When CUNY investigators collaborate with colleagues from an external institution without a local IRB or an agreement with CUNY, it may be necessary for that institution/organization to file as Assurance with federal authorities and designate an IRB to review and approve the research. Typically, an institution that is routinely involved in the conduct of human research would be required to do so. Other arrangements may be made if the institution does not plan to regularly take part in human research (see question below) or contact the IRB office for more information. The review of the research by an IRB representing the external institution/organization must take place prior to such representative participating in the research.

 

What If My Research Takes Place in a Community Agency?

Research conducted within a community agency requires a letter of support from the agency. The letter must indicate that permission is granted to the investigator to conduct the research at the site and/or with their clients. This letter must be submitted to the IRB before the research can begin.

The agency may also require that other conditions be met before the research can begin. These conditions should be considered when planning the research, as time is required to obtain the necessary permissions.

 

What If I’ll Be Using Community Agency Staff in My Research Project?

If you plan to engage the community agency in your research by having its staff, as part of the research, obtain (1) data about the research participants through intervention or interaction with them or (2) identifiable private information about the research subjects, arrangements must be made in one of the following ways:

  • If the community agency has its own IRB, or is affiliated with an IRB, that IRB must review the research for the agency’s participation. A copy of the IRB approval must be provided to the CUNY IRB. Alternatively, the agency’s IRB may request that a CUNY IRB review the research on its behalf.
  • If the community agency a) does not plan to regularly take part in other research projects and b) is only interested in taking part in the research being proposed by a CUNY faculty member, the agency staff working on the research can enter into an agreement with CUNY whereby the CUNY IRB review covers their participation. See the link above.

 

What If I’m Conducting Human Research Abroad?
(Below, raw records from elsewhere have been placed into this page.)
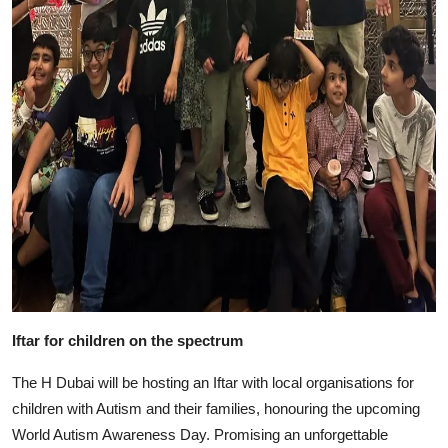
Iftar for children on the spectrum
The H Dubai will be hosting an Iftar with local organisations for
children with Autism and their families, honouring the upcoming
World Autism Awareness Day. Promising an unforgettable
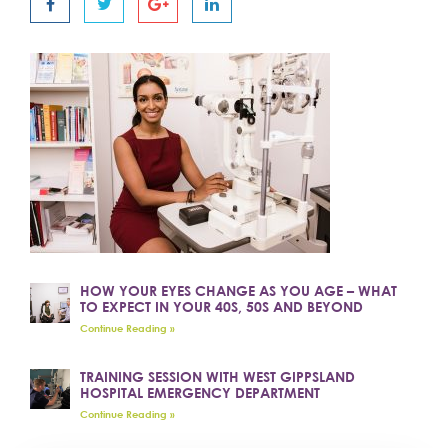
HOW YOUR EYES CHANGE AS YOU AGE – WHAT
TO EXPECT IN YOUR 40S, 50S AND BEYOND
Continue Reading »
TRAINING SESSION WITH WEST GIPPSLAND
HOSPITAL EMERGENCY DEPARTMENT
Continue Reading »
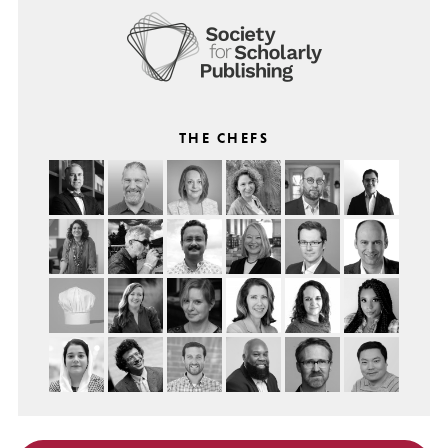
THE CHEFS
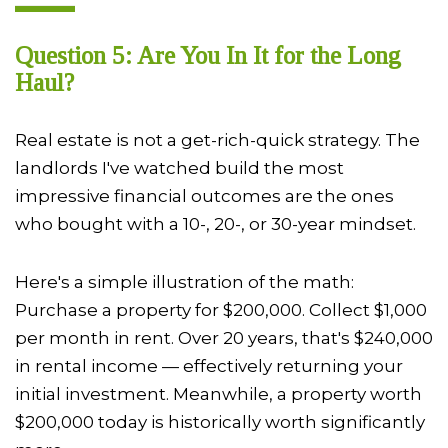
Question 5: Are You In It for the Long
Haul?
Real estate is not a get-rich-quick strategy. The
landlords I've watched build the most
impressive financial outcomes are the ones
who bought with a 10-, 20-, or 30-year mindset.
Here's a simple illustration of the math:
Purchase a property for $200,000. Collect $1,000
per month in rent. Over 20 years, that's $240,000
in rental income — effectively returning your
initial investment. Meanwhile, a property worth
$200,000 today is historically worth significantly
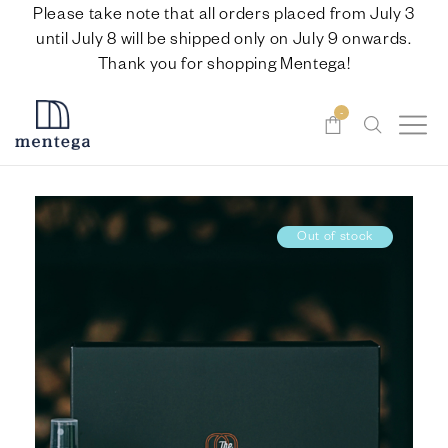
Please take note that all orders placed from July 3
until July 8 will be shipped only on July 9 onwards.
Thank you for shopping Mentega!
-
Out of stock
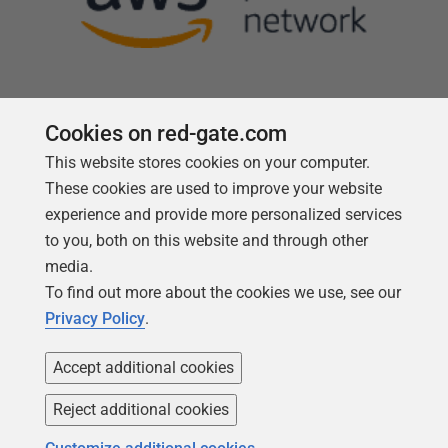
Cookies on red-gate.com
This website stores cookies on your computer.
Follow us
These cookies are used to improve your website
experience and provide more personalized services
to you, both on this website and through other
media.
To find out more about the cookies we use, see our
Privacy Policy
.
Accept additional cookies
Reject additional cookies
Copyright 1999 -
2026
Red Gate Software Ltd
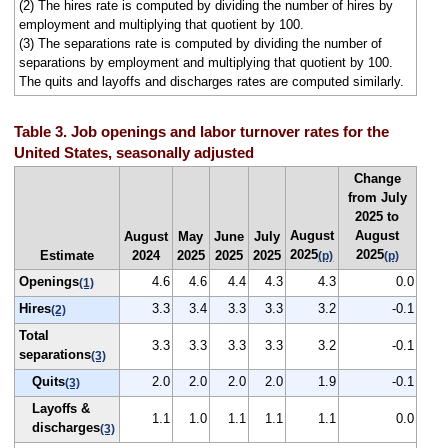
(2) The hires rate is computed by dividing the number of hires by
employment and multiplying that quotient by 100.
(3) The separations rate is computed by dividing the number of
separations by employment and multiplying that quotient by 100.
The quits and layoffs and discharges rates are computed similarly.
Table 3. Job openings and labor turnover rates for the
United States, seasonally adjusted
Change
from July
2025 to
August
August
August
May
June
July
2025
2025
Estimate
2024
2025
2025
2025
(p)
(p)
Openings
4.6
4.6
4.4
4.3
4.3
0.0
(1)
Hires
3.3
3.4
3.3
3.3
3.2
-0.1
(2)
Total
3.3
3.3
3.3
3.3
3.2
-0.1
separations
(3)
Quits
2.0
2.0
2.0
2.0
1.9
-0.1
(3)
Layoffs &
1.1
1.0
1.1
1.1
1.1
0.0
discharges
(3)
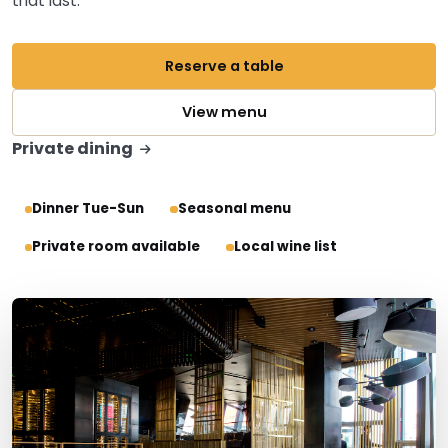
that last.
Reserve a table
View menu
Private dining
Dinner Tue-Sun
Seasonal menu
Private room available
Local wine list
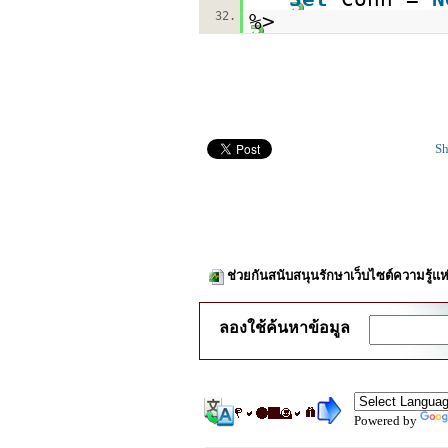
32.
%>
Sh
ช่วยกันสนับสนุนรักษาเว็บไซต์ความรู้แห
ลองใช้ค้นหาข้อมูล
Powered by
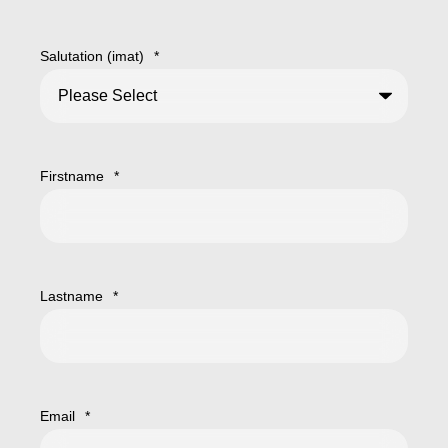
Salutation (imat)
*
Firstname
*
Lastname
*
Email
*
All human research conducted outside the United States must receive approval from the CUNY Institutional Review Board (IRB) and the IRB used by the international site (or justification for why the international IRB approval cannot be obtained) before researchers initiate work under the protocol. Researchers should anticipate the time that obtaining local review and approval will require. This varies from country to country, and can take several months. To ensure review and approval by CUNY IRBs, protocols should be submitted two months prior to leaving the country. The CUNY IRB is responsible for ensuring that human research conducted outside the United States conforms to the same ethical and regulatory standards to which research conducted in the United States is held. International human research must be conducted in accordance with applicable CUNY policies for the conduct and review of human research, including informed consent and use of vulnerable populations.

Human research conducted outside the United States must comply with the relevant laws of the host country. If an international institution or site is considered engaged in research, and if the research is supported by federal funding, special requirements must be met.

 

Think about Team Science

Many of today’s most critical public health challenges are increasingly complex. Often more than a single discipline is necessary. Interdisciplinary approaches hold great promise; exciting research findings are emerging at the edges of traditional disciplines. Numerous funding opportunities demand interdisciplinary approaches and team science will make you more productive.